* [Exercise]: What lines in the records include the string "potongan"? Return each one.

Extracted page text data:
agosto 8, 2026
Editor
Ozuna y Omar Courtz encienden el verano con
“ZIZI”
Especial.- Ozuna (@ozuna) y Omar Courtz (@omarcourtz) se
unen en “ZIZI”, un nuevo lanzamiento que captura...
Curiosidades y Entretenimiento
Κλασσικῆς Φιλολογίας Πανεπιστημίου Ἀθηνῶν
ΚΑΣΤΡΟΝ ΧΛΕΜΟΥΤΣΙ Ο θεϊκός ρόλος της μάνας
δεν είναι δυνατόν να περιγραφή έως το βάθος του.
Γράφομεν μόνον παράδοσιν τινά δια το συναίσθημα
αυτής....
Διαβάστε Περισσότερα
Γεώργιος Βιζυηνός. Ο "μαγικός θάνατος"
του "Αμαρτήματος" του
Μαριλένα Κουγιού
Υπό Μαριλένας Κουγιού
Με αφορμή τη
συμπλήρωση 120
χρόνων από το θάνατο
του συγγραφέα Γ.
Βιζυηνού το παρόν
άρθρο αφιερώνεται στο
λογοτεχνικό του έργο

--

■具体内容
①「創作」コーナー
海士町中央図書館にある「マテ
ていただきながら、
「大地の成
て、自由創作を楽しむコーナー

---

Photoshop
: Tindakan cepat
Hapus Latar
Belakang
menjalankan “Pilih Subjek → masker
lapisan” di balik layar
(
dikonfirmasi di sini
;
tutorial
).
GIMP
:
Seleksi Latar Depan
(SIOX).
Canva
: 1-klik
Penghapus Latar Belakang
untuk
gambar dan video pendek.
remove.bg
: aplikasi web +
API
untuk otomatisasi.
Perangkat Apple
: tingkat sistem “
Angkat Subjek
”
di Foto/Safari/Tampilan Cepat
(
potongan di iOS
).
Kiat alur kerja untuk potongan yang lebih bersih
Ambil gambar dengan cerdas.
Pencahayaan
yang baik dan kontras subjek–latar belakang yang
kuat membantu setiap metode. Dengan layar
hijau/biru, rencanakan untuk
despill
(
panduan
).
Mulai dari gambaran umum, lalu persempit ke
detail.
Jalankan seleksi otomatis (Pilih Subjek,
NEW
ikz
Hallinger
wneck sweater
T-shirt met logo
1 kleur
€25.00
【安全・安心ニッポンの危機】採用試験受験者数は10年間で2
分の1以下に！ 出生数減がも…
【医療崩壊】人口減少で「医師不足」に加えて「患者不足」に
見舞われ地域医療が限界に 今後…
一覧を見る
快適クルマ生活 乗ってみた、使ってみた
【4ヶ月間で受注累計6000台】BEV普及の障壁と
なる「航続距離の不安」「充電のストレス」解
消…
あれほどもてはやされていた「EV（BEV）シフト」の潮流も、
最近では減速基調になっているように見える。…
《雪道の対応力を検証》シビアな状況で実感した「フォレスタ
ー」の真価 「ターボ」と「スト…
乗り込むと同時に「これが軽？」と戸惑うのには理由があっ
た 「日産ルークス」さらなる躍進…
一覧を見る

* [Answer section]:
potongan di iOS
Kiat alur kerja untuk potongan yang lebih bersih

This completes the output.